People who don’t understand what makes content high-quality will demand justification for why more time should be spent on a piece of content or why they should hire an expert to do a task. It will be up to skilled craftsmen to communicate and demonstrate that value.
If anyone can be a film director by using AI, how does that affect the industry? It makes experienced, expert film directors stand out.
More value than just the output
Copywriting is a great example, as even though anyone can write copy, such as myself typing this out, communicating effectively requires skill and practice. AI can generate content extremely efficiently as well as being fantastic at transforming text through natural language prompts, but it doesn’t replace the need for human expertise.
A copywriter’s purpose is to provide more value than simply putting words on a page. They align messaging with business goals, offer expert judgement and direction, empathise and tailor content for various audiences, and create new and innovative content that isn’t a remix of existing content. Some of these things can be achieved with AI to some degree, but not completely.

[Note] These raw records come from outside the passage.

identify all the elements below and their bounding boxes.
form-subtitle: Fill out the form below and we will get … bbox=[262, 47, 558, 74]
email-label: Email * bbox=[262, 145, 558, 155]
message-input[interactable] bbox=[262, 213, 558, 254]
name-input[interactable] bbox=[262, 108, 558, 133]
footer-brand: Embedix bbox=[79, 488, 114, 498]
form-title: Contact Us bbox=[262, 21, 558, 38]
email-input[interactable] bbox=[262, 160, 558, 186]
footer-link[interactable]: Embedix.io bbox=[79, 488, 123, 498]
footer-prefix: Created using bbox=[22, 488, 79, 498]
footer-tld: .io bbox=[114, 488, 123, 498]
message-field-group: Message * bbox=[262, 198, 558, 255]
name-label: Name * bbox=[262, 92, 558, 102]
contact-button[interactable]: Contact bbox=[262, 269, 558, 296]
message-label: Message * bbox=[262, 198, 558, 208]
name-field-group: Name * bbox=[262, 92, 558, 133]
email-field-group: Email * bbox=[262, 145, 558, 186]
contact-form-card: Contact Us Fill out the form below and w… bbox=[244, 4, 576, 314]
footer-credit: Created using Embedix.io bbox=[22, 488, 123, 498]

Your job has to be more than a task”
Can you tell if something is good or bad?
Output produced by AI is impressive, but often poor in quality. Content can sound weak, lacking substance. It may contain errors, fabricate information, or create things that sound correct but aren’t.
Even if you know how to generate content, you may not know if it is effective. AI tools can mimic structure and tone, but they lack the critical lens of a trained expert. If you’re not an expert, do you know what “good” even means?
After all, you don’t know what you don’t know, and expertise fills those gaps.
Convenience replacing common sense
Companies are pushing employees to use AI to multiply output or become more efficient, treating it like magical fairy dust. In reality, AI tools also come with their own set of problems. Without expertise, people risk producing subpar work while overestimating their capabilities.
This is known as the Dunning-Kruger effect, where people overestimate their ability when they lack knowledge in that area.
AI output is often overly flattering and agreeable, making users feel confident in flawed outputs and reinforcing existing beliefs, creating a feedback loop where users are validated for their views rather than challenged to think critically. The result is a downward spiral - overconfidence, laziness leading to reduced critical thinking, and a reliance on tools that may fail to deliver when used incorrectly.
A recent article by the BBC Don't blindly trust what AI tells you, says Google's Sundar Pichai makes it sound as if not believing everything AI outputs is newsworthy. For me, the shocking headline should be the fact that people are blindly trusting AI in the first place.
Is this not common sense? Do we need to start reminding people not to believe everything they read on the internet again?
Human and machine
As AI becomes more prevalent, human expertise, experience, and quality will remain the differentiator when producing great work. AI tools can streamline tasks, generate content at scale, and mimic creativity, but they lack the depth of judgement, emotional intelligence, and ethical reasoning that humans possess.
We need to foster critical thinking, not blindly rely on convenient technology, and balance quality with speed, while also recognising the value of new tools that enhance our capabilities. When choosing to use AI as a tool, we must choose how and when to use it in the places it benefits us most, just like any other tool.